In the United States, this is only true if (a) the collection is
copyrightable (let's presume that's true in this case), and (b) their use
of your collection is not fair use. If their use of your collection is
fair use, then they do not have to comply with your license.
In other countries, I have no idea. Presumably there is a similar set of
rules under the same or different terms to allow such things as parodies,
but the boundaries may be different and I know very little about how those
rules have been applied to software outside of the US. My understanding
is the Berne Convention doesn't standardize the rules around fair use
(under whatever name), so this can differ a lot by jurisdiction.

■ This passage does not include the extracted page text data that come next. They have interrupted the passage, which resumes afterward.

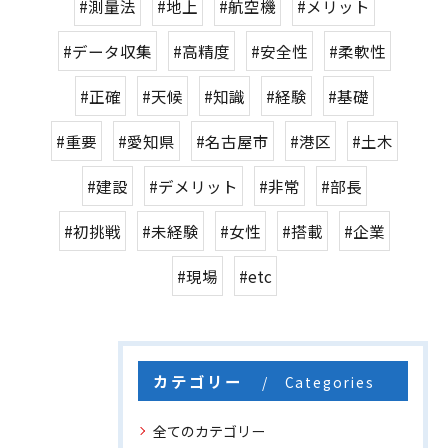
#測量法
#地上
#航空機
#メリット
#データ収集
#高精度
#安全性
#柔軟性
#正確
#天候
#知識
#経験
#基礎
#重要
#愛知県
#名古屋市
#港区
#土木
#建設
#デメリット
#非常
#部長
#初挑戦
#未経験
#女性
#搭載
#企業
#現場
#etc
カテゴリー
Categories
全てのカテゴリー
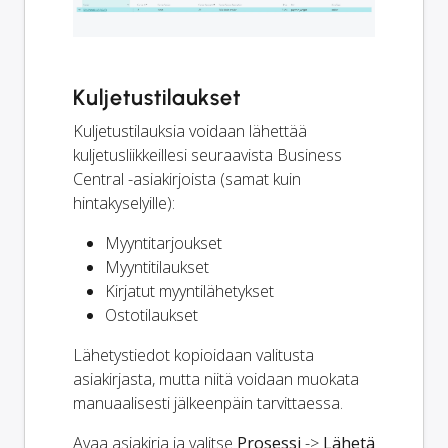
Kuljetustilaukset
Kuljetustilauksia voidaan lähettää
kuljetusliikkeillesi seuraavista Business
Central -asiakirjoista (samat kuin
hintakyselyille):
Myyntitarjoukset
Myyntitilaukset
Kirjatut myyntilähetykset
Ostotilaukset
Lähetystiedot kopioidaan valitusta
asiakirjasta, mutta niitä voidaan muokata
manuaalisesti jälkeenpäin tarvittaessa.
Avaa asiakirja ja valitse
Prosessi
->
Lähetä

> You see, it is a very simple and straightforward concept. The only two
> ways to get off this are 1. make unlawful the database copyright law,
> 2. make a law for which the training input collection is not coverable
> by the copyright law. In both cases every employer can bring to their
> home a copy of a database or a copy of AI training inputs and share it
> with all the rest of the world. Moreover, the 1. includes the 2 while
> the 2. would seriously undermine the database copyright law because
> every database could be a training set for an AI/ML engine.
> Russ, do you agree? :-)
No. It's entirely possible that using databases as training sets for an
AI/ML engine is fair use under existing United States law and precedent as
long as that use is sufficiently transformative (the first factor of the
test, and I suspect the most important one here). The obvious example is
a search engine, which performs a similar transformation of clearly
copyrighted works into a new service with a different purpose, without the
explicit permission of the copyright holders.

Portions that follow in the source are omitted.